1.BÖLÜM: ARAŞTIRMANIN YÖNTEMİ

Hipotez 13.3: Bireyin çevredeki insanların kendisinden daha mutlu olmasından rahatsızlık duyması ile suç eğilimi arasında anlamlı ve pozitif bir ilişki mevcuttur

2. BÖLÜM: KURAMSAL ÇERÇEVE

2.1. SOSYOLOJİK SUÇ TEORİLERİ

2.1.1. Gerilim (Strain) ve Anomi (Anomie) Teorileri

Gerilim ve Anomi teorileri, kendilerinden sonra gelen suç teorilerinin temellerini atan ve bugün hala sıklıkla atıfta bulunulan teoriler olarak, suç sosyolojisinin temel kuramları arasında yer almaktadırlar.

Zembroski (2011), çağdaş suç teorilerinin birçoğunun Durkheim’in İntihar (1897) isimli çalışmasında ortaya atılan ve daha sonra Merton’un gerilim (strain) teorisine ilham kaynağı olan anomi (kuralsızlık) teorisinden etkilendiğini ifade etmektedir.

Durkheim, suçun nedenlerinin bireyin psikolojisi veya biyolojik özelliklerinde saklı olduğu düşüncesinin hakim olduğu 1800’lu yıllar döneminde, suçun nedeninin bireyin psikolojik ve biyolojik özelliklerinde değil, içinde bulunduğu grup ve sosyal organizasyonda aranması gerektiğini ifade etmiştir (Zembroski, 2011:242). Bu çerçevede Durkheim’in çalışmaları, Quetelet ve Guerry tarafından öncülüğü yapılan istatistiki ve ekolojik çalışmalara hakim olan düşünce şeklinin yeniden canlandırılması olarak görülebilir. Durkheim, kentleşme sürecinin suçu artırdığını ileri süren ilk sosyal bilimcilerden bir tanesi olarak karşımıza çıkmaktadır. Sosyolojinin kurucularından olan Durkheim’a göre, sanayileşme ile birlikte toplumsal dinamiklerde gerçekleşen değişimler, geleneksel bağları (mekanik bağlılık-mechanic solidarity) zedelemekte, belki “bireyselciliği”

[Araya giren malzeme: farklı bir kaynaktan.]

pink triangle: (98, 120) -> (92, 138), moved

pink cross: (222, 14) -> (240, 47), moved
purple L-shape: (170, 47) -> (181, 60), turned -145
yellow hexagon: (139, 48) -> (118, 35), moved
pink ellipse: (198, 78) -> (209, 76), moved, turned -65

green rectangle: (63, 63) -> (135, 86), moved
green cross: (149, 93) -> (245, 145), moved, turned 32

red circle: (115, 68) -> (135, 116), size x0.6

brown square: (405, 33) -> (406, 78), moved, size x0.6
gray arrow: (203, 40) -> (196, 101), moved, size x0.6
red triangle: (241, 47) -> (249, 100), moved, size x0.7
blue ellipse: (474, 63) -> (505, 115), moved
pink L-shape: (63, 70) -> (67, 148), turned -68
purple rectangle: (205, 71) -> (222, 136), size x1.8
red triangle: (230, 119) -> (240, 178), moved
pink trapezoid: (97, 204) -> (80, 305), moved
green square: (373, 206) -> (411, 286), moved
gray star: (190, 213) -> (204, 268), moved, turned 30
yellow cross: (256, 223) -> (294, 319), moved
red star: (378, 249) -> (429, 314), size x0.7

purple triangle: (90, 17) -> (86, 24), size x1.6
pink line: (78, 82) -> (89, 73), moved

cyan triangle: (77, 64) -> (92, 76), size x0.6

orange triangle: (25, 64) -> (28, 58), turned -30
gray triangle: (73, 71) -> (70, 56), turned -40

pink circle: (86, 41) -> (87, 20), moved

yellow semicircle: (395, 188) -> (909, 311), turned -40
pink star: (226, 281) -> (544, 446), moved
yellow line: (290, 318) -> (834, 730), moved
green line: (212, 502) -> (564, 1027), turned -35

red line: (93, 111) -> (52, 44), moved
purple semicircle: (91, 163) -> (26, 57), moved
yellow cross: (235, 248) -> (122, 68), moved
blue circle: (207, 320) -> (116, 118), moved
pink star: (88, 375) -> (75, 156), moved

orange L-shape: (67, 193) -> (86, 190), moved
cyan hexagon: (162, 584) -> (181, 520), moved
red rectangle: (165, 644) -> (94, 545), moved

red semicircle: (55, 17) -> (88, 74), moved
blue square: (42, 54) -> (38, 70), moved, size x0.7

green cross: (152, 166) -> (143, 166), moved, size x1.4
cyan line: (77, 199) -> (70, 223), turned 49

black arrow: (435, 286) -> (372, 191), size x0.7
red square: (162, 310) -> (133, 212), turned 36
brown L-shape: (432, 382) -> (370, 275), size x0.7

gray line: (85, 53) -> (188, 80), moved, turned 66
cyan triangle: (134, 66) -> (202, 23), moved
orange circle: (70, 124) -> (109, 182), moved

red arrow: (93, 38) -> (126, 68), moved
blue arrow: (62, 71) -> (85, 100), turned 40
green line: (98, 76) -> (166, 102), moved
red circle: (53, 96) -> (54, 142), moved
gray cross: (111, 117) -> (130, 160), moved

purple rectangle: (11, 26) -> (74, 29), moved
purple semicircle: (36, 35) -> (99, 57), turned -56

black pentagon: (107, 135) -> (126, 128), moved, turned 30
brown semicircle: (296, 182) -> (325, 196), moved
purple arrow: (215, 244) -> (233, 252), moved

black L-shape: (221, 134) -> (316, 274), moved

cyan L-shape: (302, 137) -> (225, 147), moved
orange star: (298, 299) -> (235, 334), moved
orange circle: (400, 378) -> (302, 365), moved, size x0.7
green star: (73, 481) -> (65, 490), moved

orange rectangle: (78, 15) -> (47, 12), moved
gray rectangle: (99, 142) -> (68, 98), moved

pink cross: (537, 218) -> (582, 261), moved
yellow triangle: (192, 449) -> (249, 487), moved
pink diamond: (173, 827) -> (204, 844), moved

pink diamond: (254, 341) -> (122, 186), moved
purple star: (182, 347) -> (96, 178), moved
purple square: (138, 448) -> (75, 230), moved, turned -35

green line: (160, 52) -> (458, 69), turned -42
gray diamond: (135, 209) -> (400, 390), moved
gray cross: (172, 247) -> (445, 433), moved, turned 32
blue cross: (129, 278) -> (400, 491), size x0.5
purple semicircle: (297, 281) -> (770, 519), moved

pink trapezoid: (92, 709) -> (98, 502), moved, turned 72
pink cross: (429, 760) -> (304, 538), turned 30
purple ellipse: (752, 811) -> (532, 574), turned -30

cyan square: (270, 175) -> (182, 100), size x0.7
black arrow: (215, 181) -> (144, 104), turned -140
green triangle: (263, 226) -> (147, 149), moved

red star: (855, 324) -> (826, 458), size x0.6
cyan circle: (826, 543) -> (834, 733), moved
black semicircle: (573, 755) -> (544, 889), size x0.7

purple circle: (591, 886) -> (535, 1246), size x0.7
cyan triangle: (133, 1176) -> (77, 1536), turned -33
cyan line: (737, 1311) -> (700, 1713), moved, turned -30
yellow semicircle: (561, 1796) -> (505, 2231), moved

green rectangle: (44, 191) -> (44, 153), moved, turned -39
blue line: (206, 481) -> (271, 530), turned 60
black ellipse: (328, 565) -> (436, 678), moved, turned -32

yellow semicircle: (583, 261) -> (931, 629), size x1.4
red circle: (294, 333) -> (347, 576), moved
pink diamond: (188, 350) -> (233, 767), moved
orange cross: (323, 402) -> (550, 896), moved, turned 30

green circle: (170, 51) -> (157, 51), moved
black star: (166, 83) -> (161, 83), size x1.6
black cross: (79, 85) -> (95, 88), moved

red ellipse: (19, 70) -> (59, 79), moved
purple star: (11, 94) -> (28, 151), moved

(individualism) artırarak daha fazla özgürlük alanı sağlamakta, ancak kentleşmenin hızlanması, kentlere göç türü eğilimler, birbiriyle ortak geçmişi, birlikte yaşayarak oluşturdukları ortak değerleri olmayan, farklı sosyal çevrelerde yetişen ve farklı etnik kökenlere, kültürlere sahip bireylerin bir araya gelmesiyle oluşan kentsel yaşama (organic solidarity-organik bağlılık), kuralsızlık ve kontrolsüzlüğe ortam hazırlamaktadır. Böyle bir ortam, özellikle siyasi istikrarsızlık ve ekonomik kriz gibi toplumsal yapının derinden etkilendiği dönemlerde, grupların/bireylerin bir arada yaşamasını sağlayan değer ve normların etkinliğini yitirmesine ve böylece bir sosyal düzensizlik ortamının, yani anominin oluşmasına neden olmaktadır. Durkheim, böyle dönemlerde üzerinde uzlaşılan değerlerin değişmesi ve/veya etkinliğini yitirmesi nedeniyle toplumda suç oranlarının artabileceğini ifade etmiştir. Böylece suça yapısal fonksiyonalist yaklaşımı da ortaya koymuş olmaktadır: insan davranışı, insanın içinde yaşadığı sosyal yapının bir ürünüdür, buna göre suç davranışının oluşmasında da belirleyici olan toplumsal yapıdır. Toplumlar modernleştikçe, kentleştikçe ve değiştikçe, küçük gruplara has geleneksel yakınlık kaybolmakta, insanlar arasındaki yakın ilişkinin azalması ile birlikte ortak değerler de yok olmakta, toplumda bireylerin birbirinden farklı ve zıt çıkarlarınınn çatışması sebebiyle oluşan çelişkiler insanların hayatlarının öngörülemez olmasına ve grupların çıkarlarının çatışmasına neden olmaktadır. Nüfus yapısındaki değişimler nedeniyle köklü kuralların varlığını yitirmesi, toplumlarda kuralsızlığın ve anomi durumunun ortaya çıkmasına neden olmaktadır. (Zembroski 2011:243).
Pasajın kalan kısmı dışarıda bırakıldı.